╭─ DATASET RECORDS

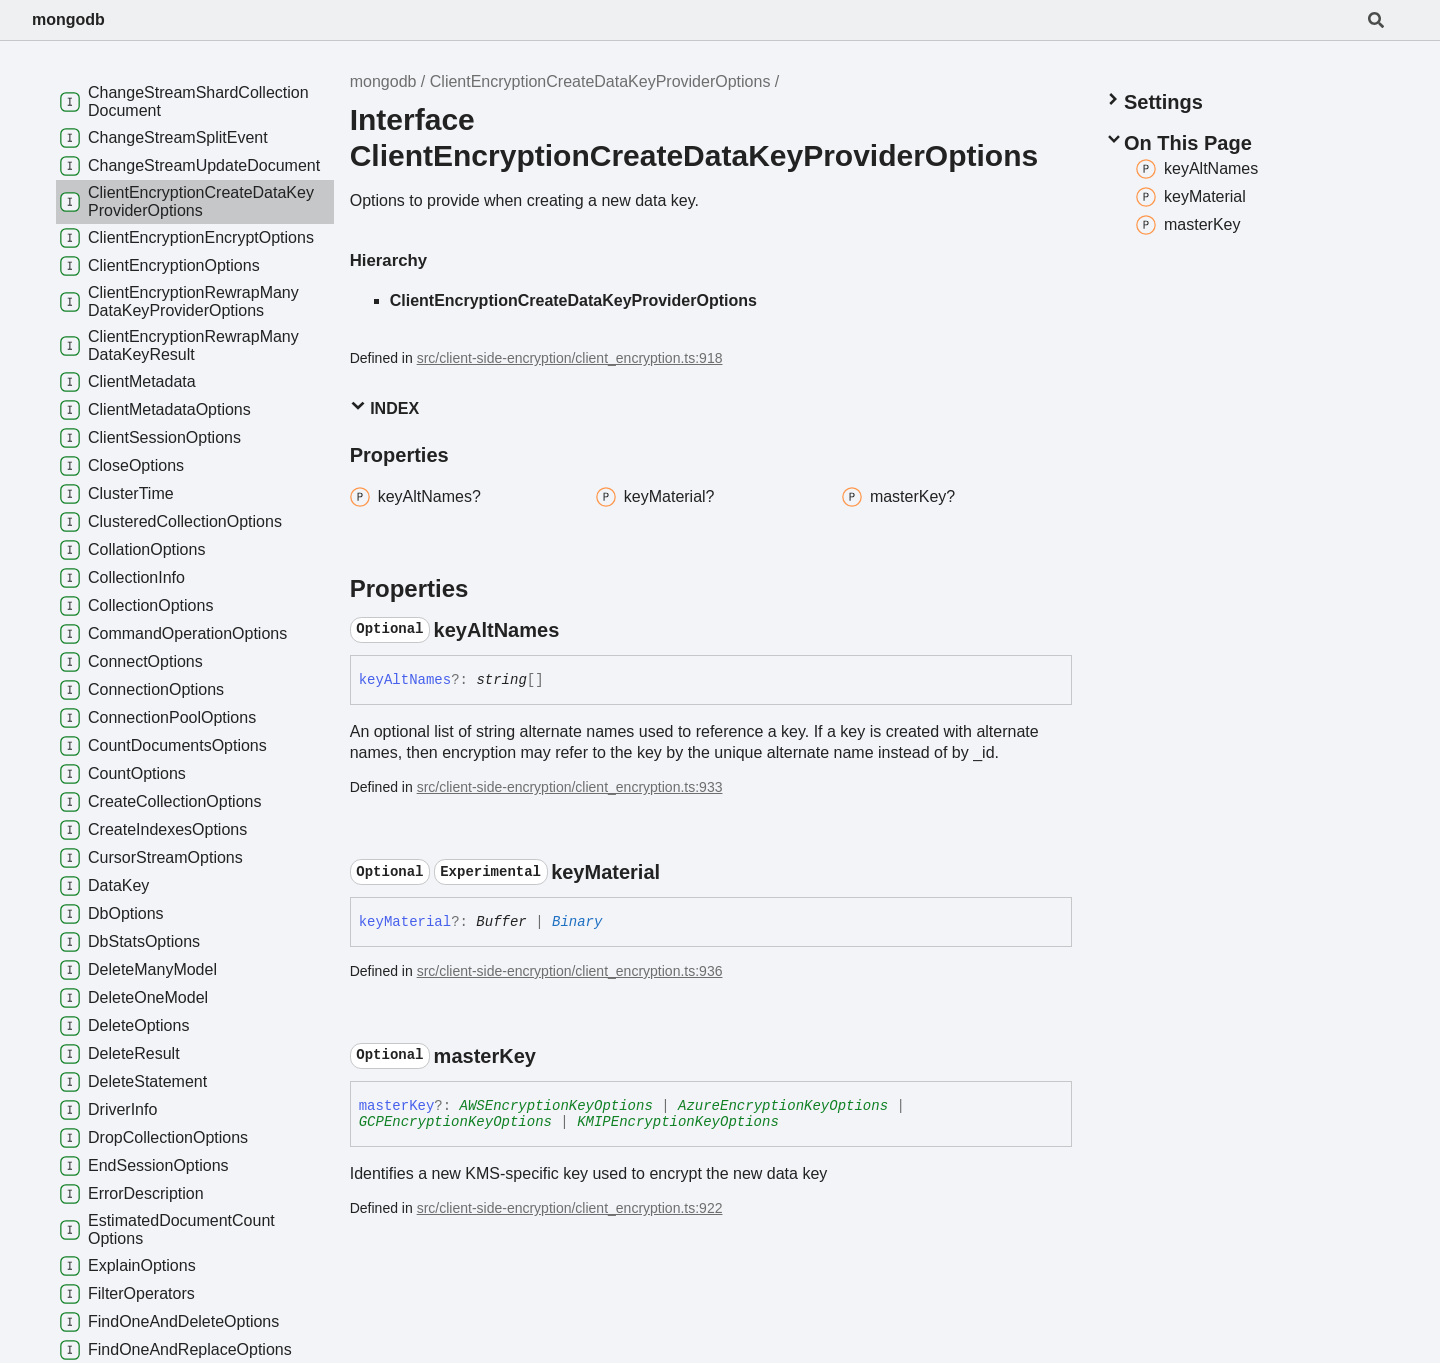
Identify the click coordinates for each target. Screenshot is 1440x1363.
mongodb (68, 19)
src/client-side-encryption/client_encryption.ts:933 (570, 787)
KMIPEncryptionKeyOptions (678, 1122)
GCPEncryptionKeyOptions (455, 1122)
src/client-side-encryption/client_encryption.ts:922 (570, 1208)
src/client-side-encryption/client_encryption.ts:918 (570, 358)
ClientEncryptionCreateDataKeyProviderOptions (600, 81)
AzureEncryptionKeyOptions (783, 1106)
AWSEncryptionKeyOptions (556, 1106)
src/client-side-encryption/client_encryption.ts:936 (570, 971)
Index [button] (384, 407)
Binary (577, 922)
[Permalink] (577, 630)
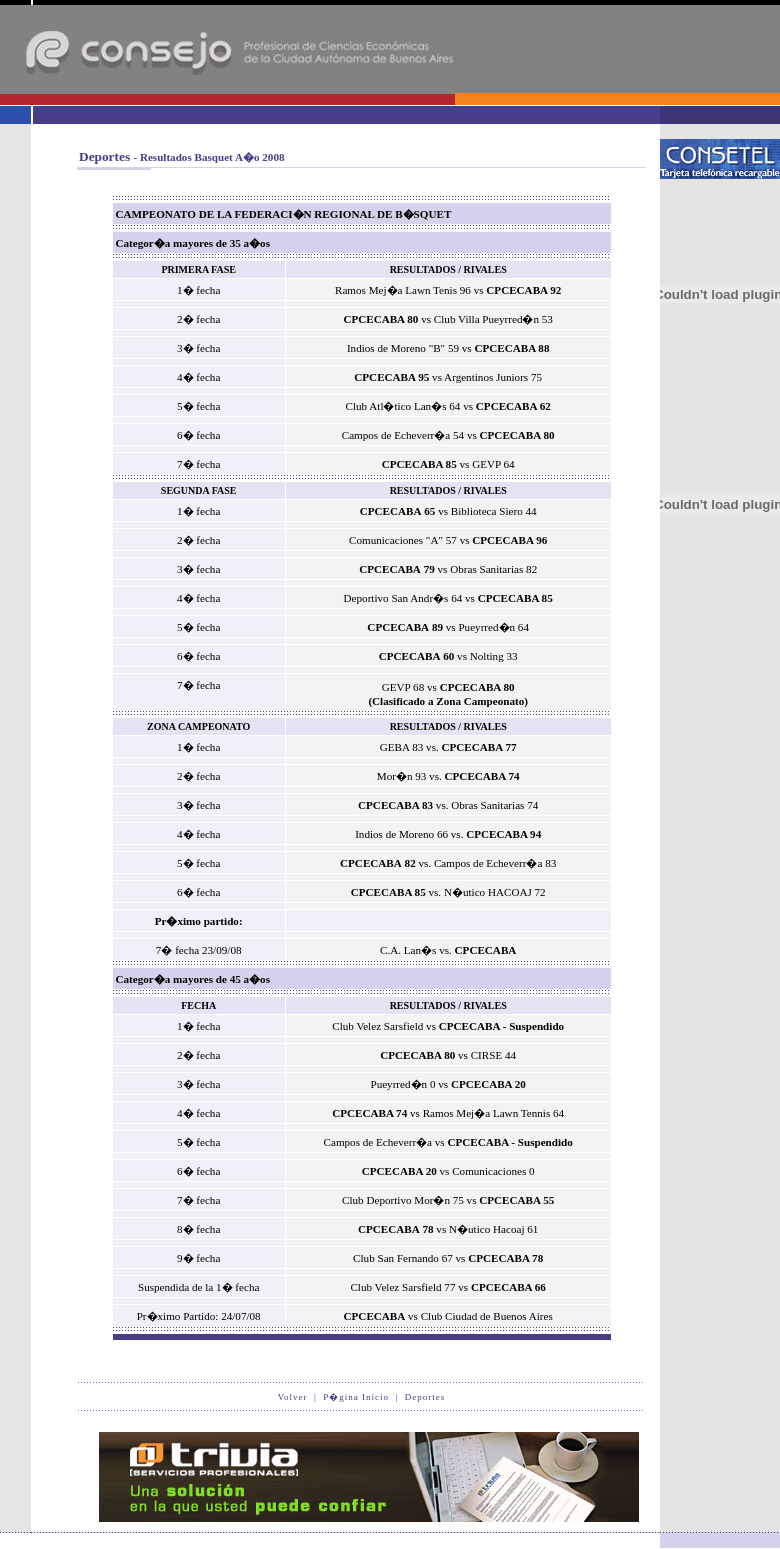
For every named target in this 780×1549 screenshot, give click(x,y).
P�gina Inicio (356, 1397)
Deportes (425, 1397)
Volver (293, 1397)
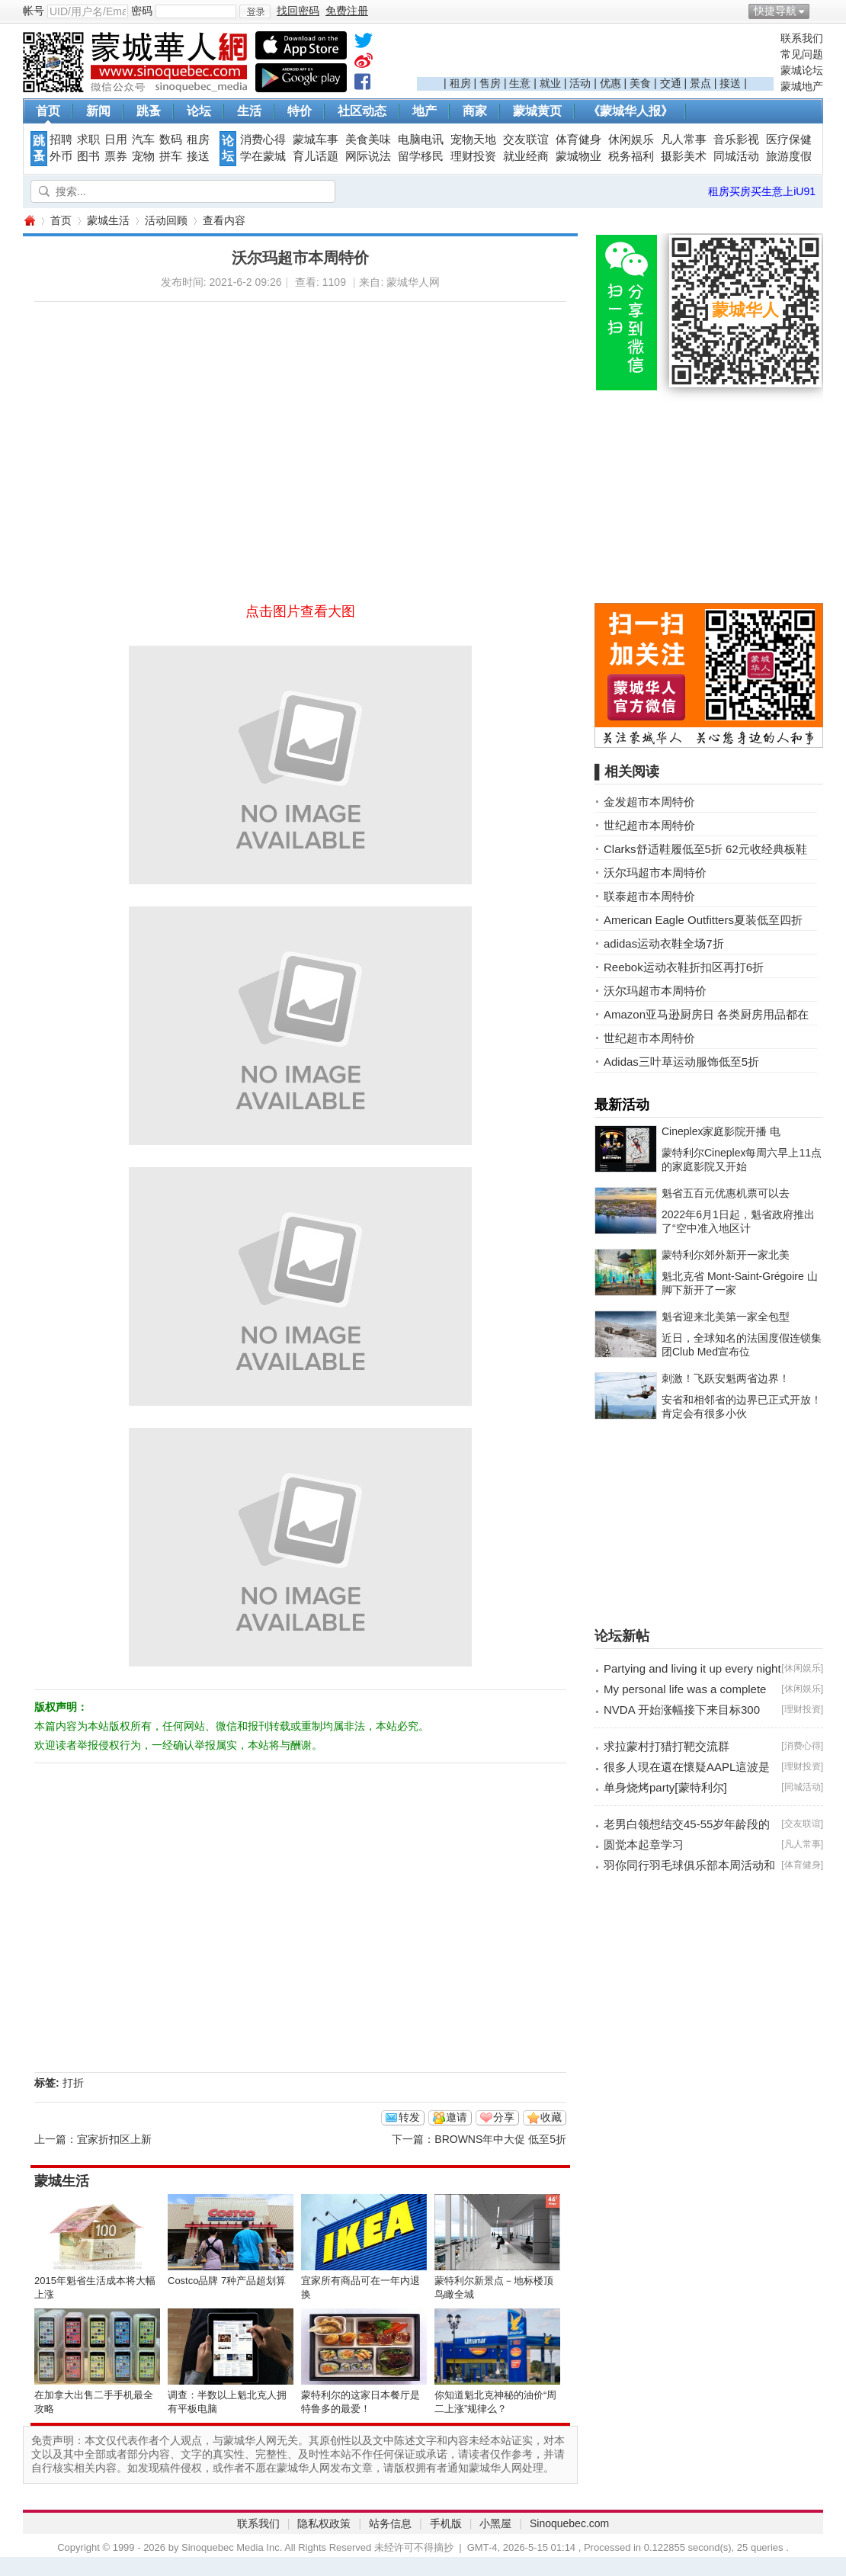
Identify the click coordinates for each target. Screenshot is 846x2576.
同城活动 (736, 156)
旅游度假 (789, 156)
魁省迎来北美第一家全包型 (726, 1316)
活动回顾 (166, 220)
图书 (88, 156)
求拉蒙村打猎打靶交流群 (666, 1746)
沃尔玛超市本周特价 (655, 872)
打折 (73, 2083)
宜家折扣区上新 (114, 2139)
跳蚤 (148, 110)
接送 (730, 83)
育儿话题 (315, 156)
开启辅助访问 (819, 11)
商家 (475, 110)
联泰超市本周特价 (649, 896)
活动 (580, 83)
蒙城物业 (578, 156)
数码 (170, 139)
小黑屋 (495, 2523)
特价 (299, 110)
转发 (409, 2117)
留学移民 (421, 156)
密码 (141, 11)
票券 (115, 156)
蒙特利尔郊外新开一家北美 (726, 1255)
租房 (460, 83)
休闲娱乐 (631, 139)
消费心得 (263, 139)
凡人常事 (684, 139)
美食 (640, 83)
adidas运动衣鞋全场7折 (664, 943)
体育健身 (578, 139)
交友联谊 (526, 139)
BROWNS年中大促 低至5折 (500, 2139)
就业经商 (526, 156)
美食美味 (368, 139)
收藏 (551, 2117)
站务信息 (390, 2523)
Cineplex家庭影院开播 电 (721, 1131)
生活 (249, 110)
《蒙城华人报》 (630, 110)
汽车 (143, 139)
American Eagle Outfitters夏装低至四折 (703, 919)
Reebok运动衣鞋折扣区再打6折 (684, 967)
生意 (519, 83)
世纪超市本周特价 (649, 825)
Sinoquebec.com (569, 2523)
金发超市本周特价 (649, 801)
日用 (115, 139)
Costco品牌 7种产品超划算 (227, 2280)
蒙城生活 (108, 220)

╰─

== TASK TO COMPLETE ==
Tally up the lines of the data above where the string "target" appears, and give only the count.

== ANSWER TO THIS PROBLEM ==
3